Councilman John Sharp. Photo courtesy City of Kansas City.

Councilman John Sharp. Photo courtesy City of Kansas City.

You can’t legally drive drunk, but soon in Kansas City you can be drunk and carry a gun.

Holding its collective nose Wednesday, the city council public safety committee advanced a bill that would make it so.

The full council is expected to approve it today.

City Attorney Bill Geary said the city had to make that change because the state legislature has made it in state law.

And city laws on guns can’t be more restrictive than those of the state.

Under the new city law, an intoxicated person can carry a gun unless he uses it in a negligent or unlawful manner or fires it in something other than self defense.

Geary noted that it is a crime if a person drinks and drives and does not have an accident but the state has decided that logic does not apply to guns.

“To my mind, it’s a disconnect,” he said.

Councilman John Sharp, chair of the public safety committee and a former state legislator, said he was confronting an old issue.

More than 30 years ago, he said, he worked to pass the old state law that made it a crime to carry a gun while drunk.

The state general assembly did away with that in recent years.
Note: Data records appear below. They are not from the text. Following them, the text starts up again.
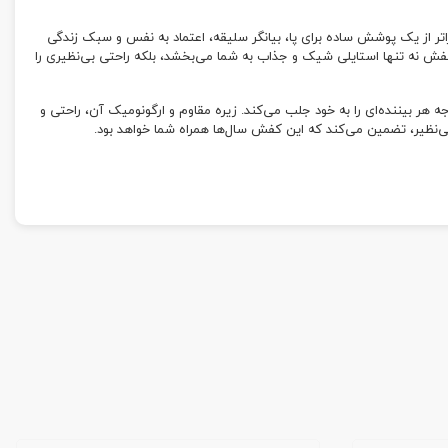
اتر از یک پوشش ساده برای پا، بیانگر سلیقه، اعتماد به نفس و سبک زندگی
کفش نه تنها استایلی شیک و جذاب به شما می‌بخشد، بلکه راحتی بی‌نظیری را
هر بیننده‌ای را به خود جلب می‌کند. زیره مقاوم و ارگونومیک آن، راحتی و
بی‌نظیر، تضمین می‌کند که این کفش سال‌ها همراه شما خواهد بود.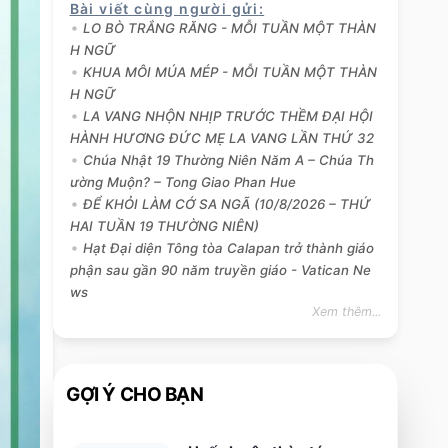
Bài viết cùng người gửi
:
LO BÒ TRẮNG RĂNG - MỖI TUẦN MỘT THÀN
H NGỮ
KHUA MÔI MÚA MÉP - MỖI TUẦN MỘT THÀN
H NGỮ
LA VANG NHỘN NHỊP TRƯỚC THỀM ĐẠI HỘI
HÀNH HƯƠNG ĐỨC MẸ LA VANG LẦN THỨ 32
Chúa Nhật 19 Thường Niên Năm A – Chúa Th
ường Muộn? – Tong Giao Phan Hue
ĐỂ KHỎI LÀM CỚ SA NGÃ (10/8/2026 – THỨ
HAI TUẦN 19 THƯỜNG NIÊN)
Hạt Đại diện Tông tòa Calapan trở thành giáo
phận sau gần 90 năm truyền giáo - Vatican Ne
ws
Xem thêm...
GỢI Ý CHO BẠN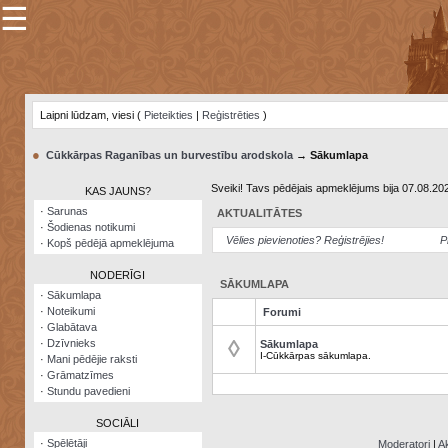
☰
×
Sarunu
pavediens
Laipni lūdzam, viesi (
Pieteikties
|
Reģistrēties
)
Manas
piezīmes
●
Cūkkārpas Raganības un burvestību arodskola
→ Sākumlapa
Grāmatzīmes
Sveiki! Tavs pēdējais apmeklējums bija 07.08.20
KAS JAUNS?
Šodienas
·
Sarunas
AKTUALITĀTES
notikumi
·
Šodienas notikumi
Vēlies pievienoties? Reģistrējies!
P
·
Kopš pēdējā apmeklējuma
Laupītāju
karte
NODERĪGI
SĀKUMLAPA
·
Sākumlapa
·
Noteikumi
Forumi
Visatcera
·
Glabātava
almanahs
◊
·
Dzīvnieks
Sākumlapa
I-Cūkkārpas sākumlapa.
·
Mani pēdējie raksti
Arhīvs
·
Grāmatzīmes
·
Stundu pavedieni
SOCIĀLI
·
Spēlētāji
Moderatori
|
Ak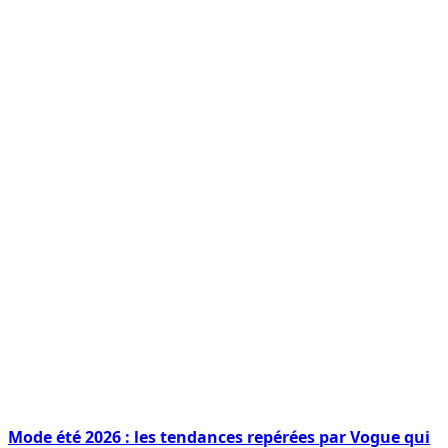
Mode été 2026 : les tendances repérées par Vogue qui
Sharp said it also wiped out a law that forbid people to have a gun in the driver or passenger area of a vehicle unless it was unloaded or unable to fire.

Now people can have a loaded gun in the car without even a concealed carry permit, Sharp said.

He and other city officials have long been critical of such state gun laws.

2 Comments

  1. Diane Hershberger says:

    The article title beside John Sharp’s picture gives the impression that our Councilmember is a drunk who carries a gun. I doubt this is what you intended, but it is the impression that is made if someone does not read the article. A different article title seems in order along with an apology to Councilmember Sharp.

  2. Diane:
    You make an excellent point. We have changed the headline and apologize to Councilman Sharp for any misperception the previous headline may have caused. Thanks to our readers as always for keeping us on our toes.